## [Instructions for the task]
Write out each record below exactly as it appears, with no pictures.

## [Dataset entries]
::::::::::
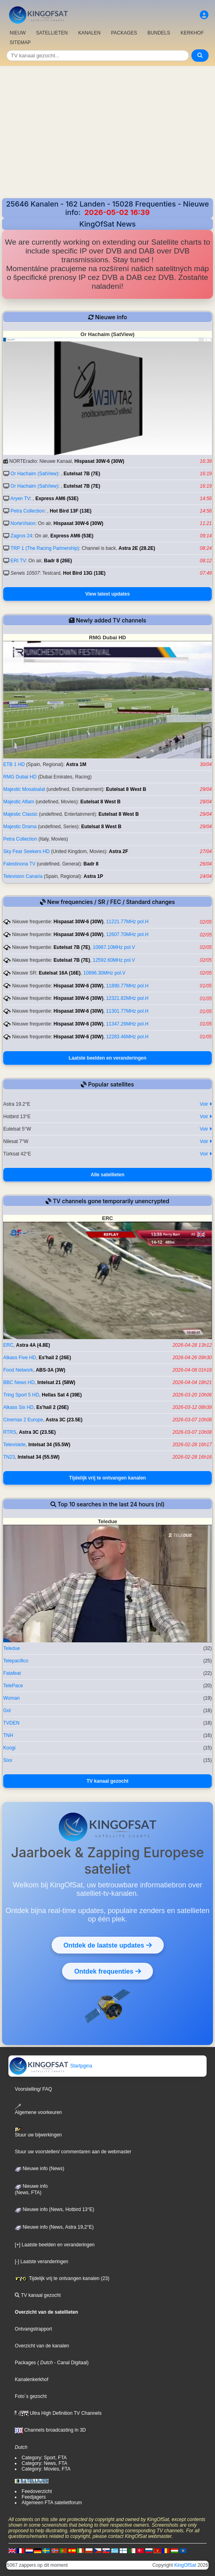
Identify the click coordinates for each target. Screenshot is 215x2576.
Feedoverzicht (37, 2491)
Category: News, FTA (44, 2463)
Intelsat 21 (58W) (56, 1382)
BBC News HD (19, 1382)
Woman (11, 1698)
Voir (206, 1104)
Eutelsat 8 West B (126, 789)
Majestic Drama (19, 826)
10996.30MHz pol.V (104, 973)
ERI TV (18, 560)
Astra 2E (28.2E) (137, 548)
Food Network (18, 1370)
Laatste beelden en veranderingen (107, 1058)
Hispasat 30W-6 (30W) (99, 461)
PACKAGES (124, 33)
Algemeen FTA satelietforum (52, 2502)
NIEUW (18, 33)
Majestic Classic (20, 814)
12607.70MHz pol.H (127, 934)
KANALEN (89, 33)
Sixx (7, 1760)
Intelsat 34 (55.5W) (49, 1444)
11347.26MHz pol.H (127, 1024)
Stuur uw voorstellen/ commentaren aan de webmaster (73, 2151)
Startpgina (50, 2066)
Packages (25, 2362)
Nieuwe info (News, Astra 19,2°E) (54, 2227)
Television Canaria (22, 876)
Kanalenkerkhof (31, 2379)
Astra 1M (76, 764)
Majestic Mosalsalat (24, 789)
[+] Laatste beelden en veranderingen (54, 2245)
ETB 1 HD (14, 764)
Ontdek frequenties (107, 1971)
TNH (8, 1735)
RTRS (9, 1432)
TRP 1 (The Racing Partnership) (44, 548)
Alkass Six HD (18, 1407)
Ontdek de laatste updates (108, 1945)
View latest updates (107, 594)
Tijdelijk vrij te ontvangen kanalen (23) (62, 2278)
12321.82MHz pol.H (127, 998)
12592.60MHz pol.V (114, 960)
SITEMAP (20, 42)
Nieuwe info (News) (39, 2168)
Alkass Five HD (19, 1357)
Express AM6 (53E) (56, 498)
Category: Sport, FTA (44, 2457)
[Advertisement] (107, 138)
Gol (7, 1710)
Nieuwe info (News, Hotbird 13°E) (54, 2209)
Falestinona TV (19, 864)
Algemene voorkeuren (38, 2109)
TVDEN (11, 1723)
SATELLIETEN (52, 33)
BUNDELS (158, 33)
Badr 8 (91, 864)
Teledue (11, 1648)
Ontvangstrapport (33, 2329)
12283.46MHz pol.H (127, 1037)
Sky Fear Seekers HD (26, 851)
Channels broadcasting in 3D (50, 2430)
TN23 (9, 1457)
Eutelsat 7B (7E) (82, 473)
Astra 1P (93, 876)
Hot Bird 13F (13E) (70, 511)
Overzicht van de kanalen (42, 2346)
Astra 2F (118, 851)
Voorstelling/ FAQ (33, 2089)
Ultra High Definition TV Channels (58, 2413)
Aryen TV (20, 498)
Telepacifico (15, 1661)
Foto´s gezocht (30, 2396)
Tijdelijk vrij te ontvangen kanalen (107, 1478)
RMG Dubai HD (19, 777)
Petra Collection (27, 511)
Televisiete (14, 1444)
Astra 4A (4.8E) (33, 1345)
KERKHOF (192, 33)
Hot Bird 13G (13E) (84, 573)
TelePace (13, 1685)
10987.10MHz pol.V (114, 947)
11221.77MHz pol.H (127, 921)
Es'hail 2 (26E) (55, 1357)
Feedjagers (34, 2497)
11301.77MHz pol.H (127, 1011)
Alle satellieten (107, 1175)
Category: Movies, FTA (46, 2469)
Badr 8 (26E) (58, 560)
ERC (8, 1345)
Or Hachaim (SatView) (34, 473)
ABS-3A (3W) (50, 1370)
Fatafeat (12, 1673)
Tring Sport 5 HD (21, 1395)
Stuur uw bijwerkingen (38, 2132)
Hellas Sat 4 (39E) (62, 1395)
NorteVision (22, 523)
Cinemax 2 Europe (23, 1420)
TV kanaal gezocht (107, 1781)
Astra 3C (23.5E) (64, 1420)
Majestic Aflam (18, 802)
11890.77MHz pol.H (127, 986)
::::::::::
## [Exercise solution]
Identify the click coordinates for each target. Screenshot is 215x2576.
Feedoverzicht (37, 2491)
Category: News, FTA (44, 2463)
Intelsat 21 (58W) (56, 1382)
BBC News HD (19, 1382)
Woman (11, 1698)
Voir (206, 1104)
Eutelsat 8 West B (126, 789)
Majestic Drama (19, 826)
10996.30MHz pol.V (104, 973)
ERI TV (18, 560)
Astra 2E (28.2E) (137, 548)
Food Network (18, 1370)
Laatste beelden en veranderingen (107, 1058)
Hispasat 30W-6 (30W) (99, 461)
PACKAGES (124, 33)
Algemeen FTA satelietforum (52, 2502)
NIEUW (18, 33)
Majestic Classic (20, 814)
12607.70MHz pol.H (127, 934)
KANALEN (89, 33)
Sixx (7, 1760)
Intelsat 34 (55.5W) (49, 1444)
11347.26MHz pol.H (127, 1024)
Stuur uw voorstellen/ commentaren aan de webmaster (73, 2151)
Startpgina (50, 2066)
Packages (25, 2362)
Nieuwe info (News, Astra 19,2°E) (54, 2227)
Television Canaria (22, 876)
Kanalenkerkhof (31, 2379)
Astra 1M (76, 764)
Majestic Mosalsalat (24, 789)
[+] Laatste beelden en veranderingen (54, 2245)
ETB 1 HD (14, 764)
Ontdek frequenties (107, 1971)
TNH (8, 1735)
RTRS (9, 1432)
TRP 1 (The Racing Partnership) (44, 548)
Alkass Six HD (18, 1407)
Ontdek de laatste updates (108, 1945)
View latest updates (107, 594)
Tijdelijk vrij te ontvangen kanalen (23) (62, 2278)
12321.82MHz pol.H (127, 998)
12592.60MHz pol.V (114, 960)
SITEMAP (20, 42)
Nieuwe info (News) (39, 2168)
Alkass Five HD (19, 1357)
Express AM6 (53E) (56, 498)
Category: Sport, FTA (44, 2457)
[Advertisement] (107, 138)
Gol (7, 1710)
Nieuwe info (News, Hotbird 13°E) (54, 2209)
Falestinona TV (19, 864)
Algemene voorkeuren (38, 2109)
TVDEN (11, 1723)
SATELLIETEN (52, 33)
BUNDELS (158, 33)
Badr 8 (91, 864)
Teledue (11, 1648)
Ontvangstrapport (33, 2329)
12283.46MHz pol.H (127, 1037)
Sky Fear Seekers HD (26, 851)
Channels broadcasting in 3D (50, 2430)
TN23 (9, 1457)
Eutelsat 7B (7E) (82, 473)
Astra 1P (93, 876)
Hot Bird 13F (13E) (70, 511)
Overzicht van de kanalen (42, 2346)
Astra 2F (118, 851)
Voorstelling/ FAQ (33, 2089)
Ultra High Definition TV Channels (58, 2413)
Aryen TV (20, 498)
Telepacifico (15, 1661)
Foto´s gezocht (30, 2396)
Tijdelijk vrij te ontvangen kanalen (107, 1478)
RMG Dubai HD (19, 777)
Petra Collection (27, 511)
Televisiete (14, 1444)
Astra 4A (4.8E) (33, 1345)
KERKHOF (192, 33)
Hot Bird 13G (13E) (84, 573)
TelePace (13, 1685)
10987.10MHz pol.V (114, 947)
11221.77MHz pol.H (127, 921)
Es'hail 2 (26E) (55, 1357)
Feedjagers (34, 2497)
11301.77MHz pol.H (127, 1011)
Alle satellieten (107, 1175)
Category: Movies, FTA (46, 2469)
Badr 8 (26E) (58, 560)
ERC (8, 1345)
Or Hachaim (SatView) (34, 473)
ABS-3A (3W) (50, 1370)
Fatafeat (12, 1673)
Tring Sport 5 HD (21, 1395)
Stuur uw bijwerkingen (38, 2132)
Hellas Sat 4 (39E) (62, 1395)
NorteVision (22, 523)
Cinemax 2 Europe (23, 1420)
TV kanaal gezocht (107, 1781)
Astra 3C (23.5E) (64, 1420)
Majestic Aflam (18, 802)
11890.77MHz pol.H (127, 986)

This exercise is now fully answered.